___ Given records

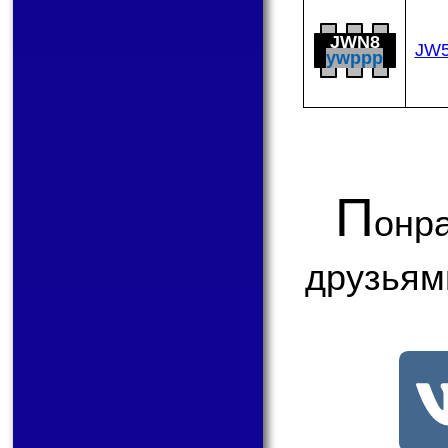
JWN8
JW
ywppp
П
онр
друзьям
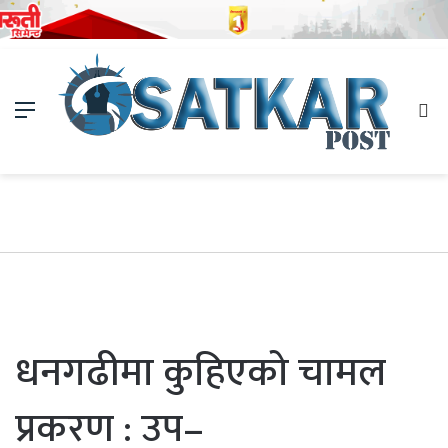
Menu
Se
fo
धनगढीमा कुहिएको चामल
प्रकरण : उप–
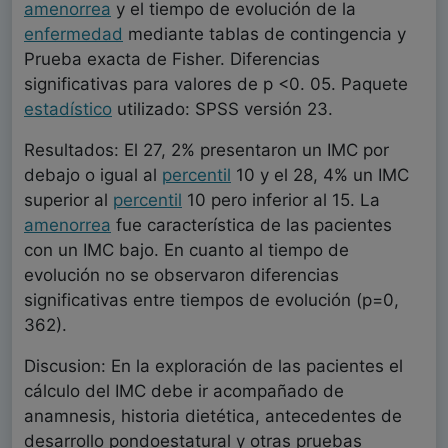
amenorrea
y el tiempo de evolución de la
enfermedad
mediante tablas de contingencia y
Prueba exacta de Fisher. Diferencias
significativas para valores de p <0. 05. Paquete
estadístico
utilizado: SPSS versión 23.
Resultados: El 27, 2% presentaron un IMC por
debajo o igual al
percentil
10 y el 28, 4% un IMC
superior al
percentil
10 pero inferior al 15. La
amenorrea
fue característica de las pacientes
con un IMC bajo. En cuanto al tiempo de
evolución no se observaron diferencias
significativas entre tiempos de evolución (p=0,
362).
Discusion: En la exploración de las pacientes el
cálculo del IMC debe ir acompañado de
anamnesis, historia dietética, antecedentes de
desarrollo pondoestatural y otras pruebas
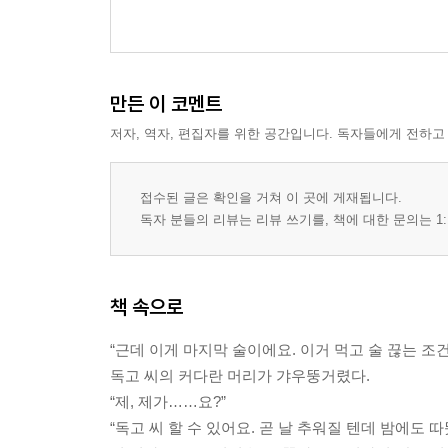
만든 이 코멘트
저자, 역자, 편집자를 위한 공간입니다. 독자들에게 전하고
접수된 글은 확인을 거쳐 이 곳에 게재됩니다.
독자 분들의 리뷰는 리뷰 쓰기를, 책에 대한 문의는 1:
책 속으로
“근데 이게 마지막 술이에요. 이거 먹고 술 끊는 조건
독고 씨의 커다란 머리가 갸우뚱거렸다.
“제, 제가……요?”
“독고 씨 할 수 있어요. 곧 날 추워질 텐데 밤에도 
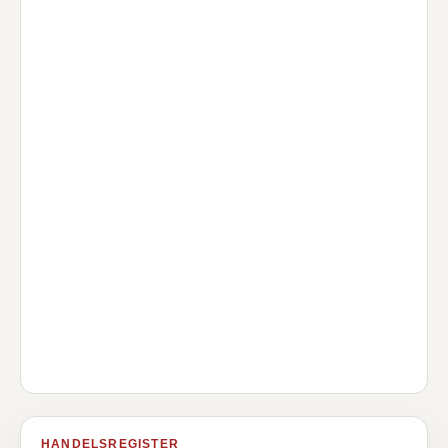
HANDELSREGISTER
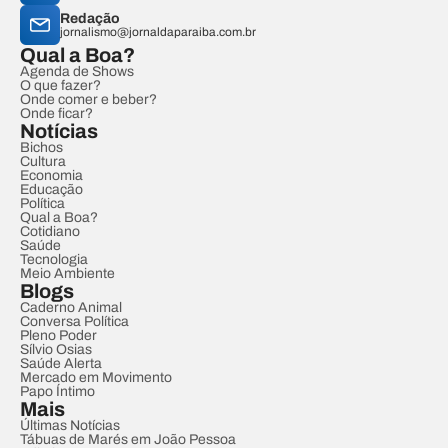
Redação
jornalismo@jornaldaparaiba.com.br
Qual a Boa?
Agenda de Shows
O que fazer?
Onde comer e beber?
Onde ficar?
Notícias
Bichos
Cultura
Economia
Educação
Política
Qual a Boa?
Cotidiano
Saúde
Tecnologia
Meio Ambiente
Blogs
Caderno Animal
Conversa Política
Pleno Poder
Sílvio Osias
Saúde Alerta
Mercado em Movimento
Papo Íntimo
Mais
Últimas Notícias
Tábuas de Marés em João Pessoa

______

**Requirement:** Output the records exactly, pictures excluded.

**Solution for this problem:**
JWN8
JW
ywppp
П
онр
друзьям
Menu
Se
fo
धनगढीमा कुहिएको चामल
प्रकरण : उप–
amenorrea
y el tiempo de evolución de la
enfermedad
mediante tablas de contingencia y
Prueba exacta de Fisher. Diferencias
significativas para valores de p <0. 05. Paquete
estadístico
utilizado: SPSS versión 23.
Resultados: El 27, 2% presentaron un IMC por
debajo o igual al
percentil
10 y el 28, 4% un IMC
superior al
percentil
10 pero inferior al 15. La
amenorrea
fue característica de las pacientes
con un IMC bajo. En cuanto al tiempo de
evolución no se observaron diferencias
significativas entre tiempos de evolución (p=0,
362).
Discusion: En la exploración de las pacientes el
cálculo del IMC debe ir acompañado de
anamnesis, historia dietética, antecedentes de
desarrollo pondoestatural y otras pruebas
만든 이 코멘트
저자, 역자, 편집자를 위한 공간입니다. 독자들에게 전하고
접수된 글은 확인을 거쳐 이 곳에 게재됩니다.
독자 분들의 리뷰는 리뷰 쓰기를, 책에 대한 문의는 1:
책 속으로
“근데 이게 마지막 술이에요. 이거 먹고 술 끊는 조건
독고 씨의 커다란 머리가 갸우뚱거렸다.
“제, 제가……요?”
“독고 씨 할 수 있어요. 곧 날 추워질 텐데 밤에도 
HANDELSREGISTER
Redação
jornalismo@jornaldaparaiba.com.br
Qual a Boa?
Agenda de Shows
O que fazer?
Onde comer e beber?
Onde ficar?
Notícias
Bichos
Cultura
Economia
Educação
Política
Qual a Boa?
Cotidiano
Saúde
Tecnologia
Meio Ambiente
Blogs
Caderno Animal
Conversa Política
Pleno Poder
Sílvio Osias
Saúde Alerta
Mercado em Movimento
Papo Íntimo
Mais
Últimas Notícias
Tábuas de Marés em João Pessoa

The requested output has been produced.